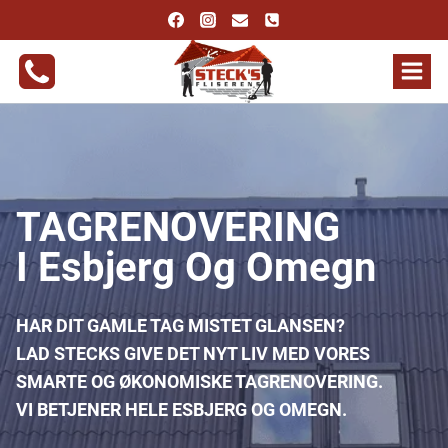
Fortsæt
til
indhold
TAGRENOVERING
I Esbjerg Og Omegn
HAR DIT GAMLE TAG MISTET GLANSEN?
LAD STECKS GIVE DET NYT LIV MED VORES
SMARTE OG ØKONOMISKE TAGRENOVERING.
VI BETJENER HELE ESBJERG OG OMEGN.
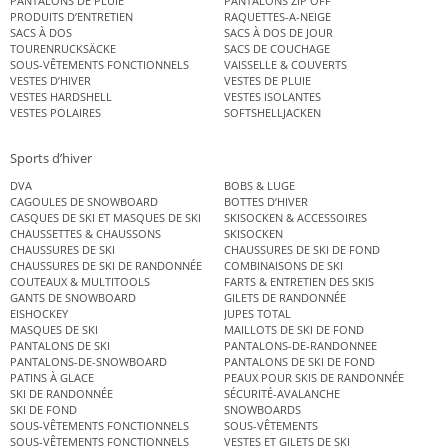
PANTALONS DE PLUIE
PANTALONS ZIP OFF
PRODUITS D’ENTRETIEN
RAQUETTES-A-NEIGE
SACS À DOS
SACS À DOS DE JOUR
TOURENRUCKSÄCKE
SACS DE COUCHAGE
SOUS-VÊTEMENTS FONCTIONNELS
VAISSELLE & COUVERTS
VESTES D’HIVER
VESTES DE PLUIE
VESTES HARDSHELL
VESTES ISOLANTES
VESTES POLAIRES
SOFTSHELLJACKEN
Sports d’hiver
DVA
BOBS & LUGE
CAGOULES DE SNOWBOARD
BOTTES D’HIVER
CASQUES DE SKI ET MASQUES DE SKI
SKISOCKEN & ACCESSOIRES
CHAUSSETTES & CHAUSSONS
SKISOCKEN
CHAUSSURES DE SKI
CHAUSSURES DE SKI DE FOND
CHAUSSURES DE SKI DE RANDONNÉE
COMBINAISONS DE SKI
COUTEAUX & MULTITOOLS
FARTS & ENTRETIEN DES SKIS
GANTS DE SNOWBOARD
GILETS DE RANDONNÉE
EISHOCKEY
JUPES TOTAL
MASQUES DE SKI
MAILLOTS DE SKI DE FOND
PANTALONS DE SKI
PANTALONS-DE-RANDONNEE
PANTALONS-DE-SNOWBOARD
PANTALONS DE SKI DE FOND
PATINS À GLACE
PEAUX POUR SKIS DE RANDONNÉE
SKI DE RANDONNÉE
SÉCURITÉ-AVALANCHE
SKI DE FOND
SNOWBOARDS
SOUS-VÊTEMENTS FONCTIONNELS
SOUS-VÊTEMENTS
SOUS-VÊTEMENTS FONCTIONNELS
VESTES ET GILETS DE SKI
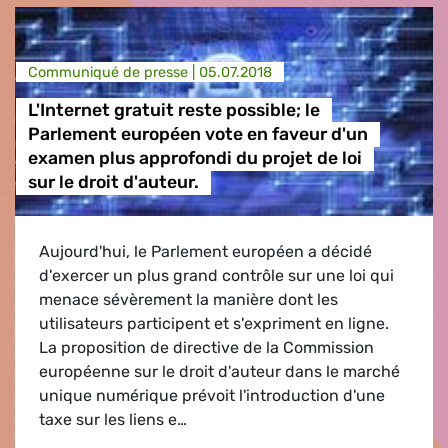
Communiqué de presse |
05.07.2018
L'Internet gratuit reste possible; le
Parlement européen vote en faveur d'un
examen plus approfondi du projet de loi
sur le droit d'auteur.
Aujourd'hui, le Parlement européen a décidé
d'exercer un plus grand contrôle sur une loi qui
menace sévèrement la manière dont les
utilisateurs participent et s'expriment en ligne.
La proposition de directive de la Commission
européenne sur le droit d'auteur dans le marché
unique numérique prévoit l'introduction d'une
taxe sur les liens e…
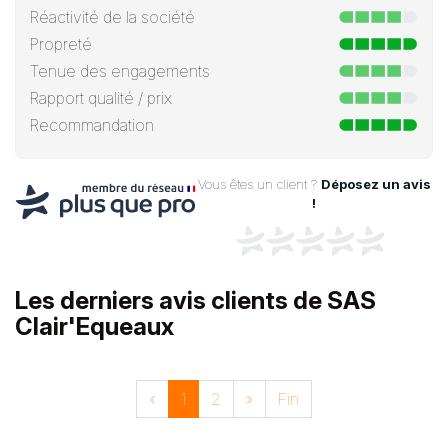
Réactivité de la société
Propreté
Tenue des engagements
Rapport qualité / prix
Recommandation
Vous êtes un client ?
Déposez un avis
!
Les derniers avis clients de SAS
Clair'Equeaux
«
1
2
»
Fin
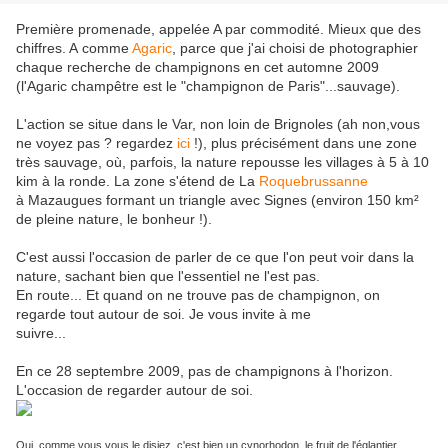
Première promenade, appelée A par commodité. Mieux que des
chiffres. A comme
Agaric
, parce que j'ai choisi de photographier
chaque recherche de champignons en cet automne 2009
(l'Agaric champêtre est le "champignon de Paris"...sauvage).
L'action se situe dans le Var, non loin de Brignoles (ah non,vous
ne voyez pas ? regardez
ici
!), plus précisément dans une zone
très sauvage, où, parfois, la nature repousse les villages à 5 à 10
kim à la ronde. La zone s'étend de La
Roquebrussanne
à Mazaugues formant un triangle avec Signes (environ 150 km²
de pleine nature, le bonheur !).
C'est aussi l'occasion de parler de ce que l'on peut voir dans la
nature, sachant bien que l'essentiel ne l'est pas.
En route... Et quand on ne trouve pas de champignon, on
regarde tout autour de soi. Je vous invite à me
suivre...
En ce 28 septembre 2009, pas de champignons à l'horizon.
L'occasion de regarder autour de soi.
Oui, comme vous vous le disiez, c'est bien un cynorhodon, le fruit de l'églantier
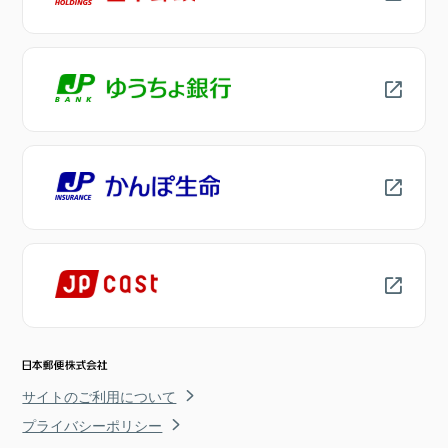
サイトのご利用について
プライバシーポリシー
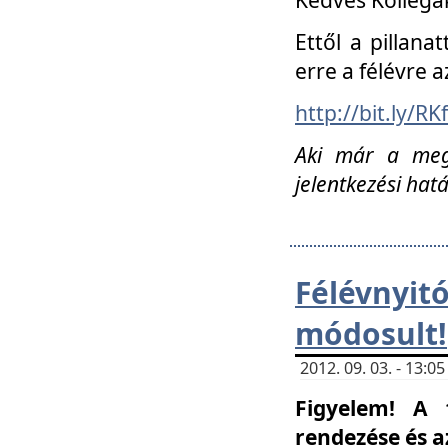
Ettől a pillana
erre a félévre a
http://bit.ly/RK
Aki már a megn
jelentkezési hat
Félévnyi
módosult!
2012. 09. 03. - 13:
Figyelem! A 
rendezése és 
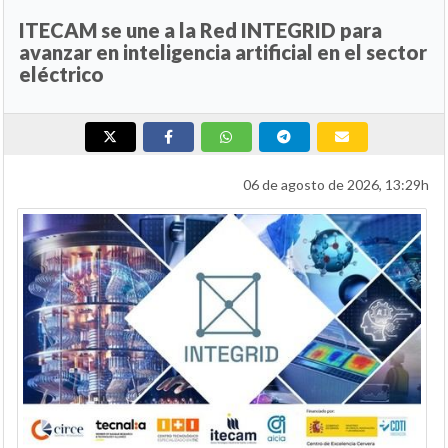
ITECAM se une a la Red INTEGRID para
avanzar en inteligencia artificial en el sector
eléctrico
06 de agosto de 2026, 13:29h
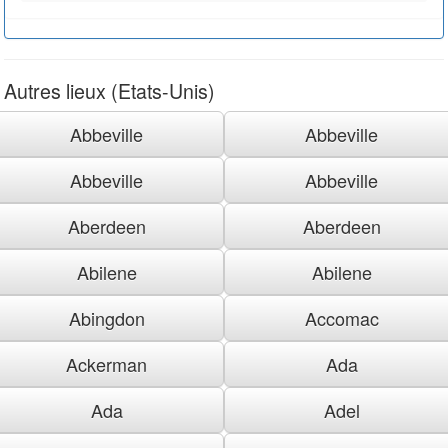
Autres lieux (Etats-Unis)
Abbeville
Abbeville
Abbeville
Abbeville
Aberdeen
Aberdeen
Abilene
Abilene
Abingdon
Accomac
Ackerman
Ada
Ada
Adel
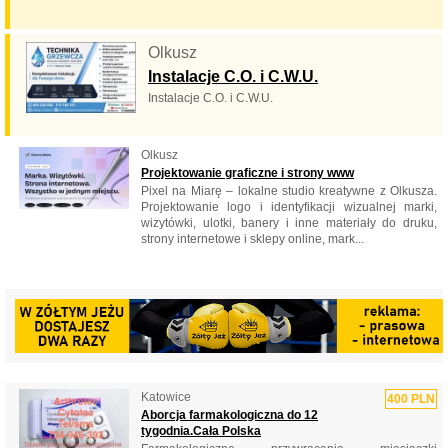
Olkusz
Instalacje C.O. i C.W.U.
Instalacje C.O. i C.W.U.
Olkusz
Projektowanie graficzne i strony www
Pixel na Miarę – lokalne studio kreatywne z Olkusza.
Projektowanie logo i identyfikacji wizualnej marki,
wizytówki, ulotki, banery i inne materiały do druku,
strony internetowe i sklepy online, mark...
Katowice
400 PLN
Aborcja farmakologiczna do 12
tygodnia.Cała Polska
···
WHAT THE TASK REQUIRES: Give the material above again exactly as it stands, minus any images.

TASK SOLUTION:
Fortsæt
til
indhold
TAGRENOVERING
I Esbjerg Og Omegn
HAR DIT GAMLE TAG MISTET GLANSEN?
LAD STECKS GIVE DET NYT LIV MED VORES
SMARTE OG ØKONOMISKE TAGRENOVERING.
VI BETJENER HELE ESBJERG OG OMEGN.
PANTALONS DE PLUIE
PANTALONS ZIP OFF
PRODUITS D’ENTRETIEN
RAQUETTES-A-NEIGE
SACS À DOS
SACS À DOS DE JOUR
TOURENRUCKSÄCKE
SACS DE COUCHAGE
SOUS-VÊTEMENTS FONCTIONNELS
VAISSELLE & COUVERTS
VESTES D’HIVER
VESTES DE PLUIE
VESTES HARDSHELL
VESTES ISOLANTES
VESTES POLAIRES
SOFTSHELLJACKEN
Sports d’hiver
DVA
BOBS & LUGE
CAGOULES DE SNOWBOARD
BOTTES D’HIVER
CASQUES DE SKI ET MASQUES DE SKI
SKISOCKEN & ACCESSOIRES
CHAUSSETTES & CHAUSSONS
SKISOCKEN
CHAUSSURES DE SKI
CHAUSSURES DE SKI DE FOND
CHAUSSURES DE SKI DE RANDONNÉE
COMBINAISONS DE SKI
COUTEAUX & MULTITOOLS
FARTS & ENTRETIEN DES SKIS
GANTS DE SNOWBOARD
GILETS DE RANDONNÉE
EISHOCKEY
JUPES TOTAL
MASQUES DE SKI
MAILLOTS DE SKI DE FOND
PANTALONS DE SKI
PANTALONS-DE-RANDONNEE
PANTALONS-DE-SNOWBOARD
PANTALONS DE SKI DE FOND
PATINS À GLACE
PEAUX POUR SKIS DE RANDONNÉE
SKI DE RANDONNÉE
SÉCURITÉ-AVALANCHE
SKI DE FOND
SNOWBOARDS
SOUS-VÊTEMENTS FONCTIONNELS
SOUS-VÊTEMENTS
SOUS-VÊTEMENTS FONCTIONNELS
VESTES ET GILETS DE SKI
Communiqué de presse |
05.07.2018
L'Internet gratuit reste possible; le
Parlement européen vote en faveur d'un
examen plus approfondi du projet de loi
sur le droit d'auteur.
Aujourd'hui, le Parlement européen a décidé
d'exercer un plus grand contrôle sur une loi qui
menace sévèrement la manière dont les
utilisateurs participent et s'expriment en ligne.
La proposition de directive de la Commission
européenne sur le droit d'auteur dans le marché
unique numérique prévoit l'introduction d'une
taxe sur les liens e…
Réactivité de la société
Propreté
Tenue des engagements
Rapport qualité / prix
Recommandation
Vous êtes un client ?
Déposez un avis
!
Les derniers avis clients de SAS
Clair'Equeaux
«
1
2
»
Fin
Première promenade, appelée A par commodité. Mieux que des
chiffres. A comme
Agaric
, parce que j'ai choisi de photographier
chaque recherche de champignons en cet automne 2009
(l'Agaric champêtre est le "champignon de Paris"...sauvage).
L'action se situe dans le Var, non loin de Brignoles (ah non,vous
ne voyez pas ? regardez
ici
!), plus précisément dans une zone
très sauvage, où, parfois, la nature repousse les villages à 5 à 10
kim à la ronde. La zone s'étend de La
Roquebrussanne
à Mazaugues formant un triangle avec Signes (environ 150 km²
de pleine nature, le bonheur !).
C'est aussi l'occasion de parler de ce que l'on peut voir dans la
nature, sachant bien que l'essentiel ne l'est pas.
En route... Et quand on ne trouve pas de champignon, on
regarde tout autour de soi. Je vous invite à me
suivre...
En ce 28 septembre 2009, pas de champignons à l'horizon.
L'occasion de regarder autour de soi.
Oui, comme vous vous le disiez, c'est bien un cynorhodon, le fruit de l'églantier
サイトのご利用について
プライバシーポリシー
Ettől a pillana
erre a félévre a
http://bit.ly/RK
Aki már a megn
jelentkezési hat
Félévnyi
módosult!
2012. 09. 03. - 13:
Figyelem! A 
rendezése és 
ITECAM se une a la Red INTEGRID para
avanzar en inteligencia artificial en el sector
eléctrico
06 de agosto de 2026, 13:29h
Autres lieux (Etats-Unis)
Abbeville
Abbeville
Abbeville
Abbeville
Aberdeen
Aberdeen
Abilene
Abilene
Abingdon
Accomac
Ackerman
Ada
Ada
Adel
Olkusz
Instalacje C.O. i C.W.U.
Instalacje C.O. i C.W.U.
Olkusz
Projektowanie graficzne i strony www
Pixel na Miarę – lokalne studio kreatywne z Olkusza.
Projektowanie logo i identyfikacji wizualnej marki,
wizytówki, ulotki, banery i inne materiały do druku,
strony internetowe i sklepy online, mark...
Katowice
400 PLN
Aborcja farmakologiczna do 12
tygodnia.Cała Polska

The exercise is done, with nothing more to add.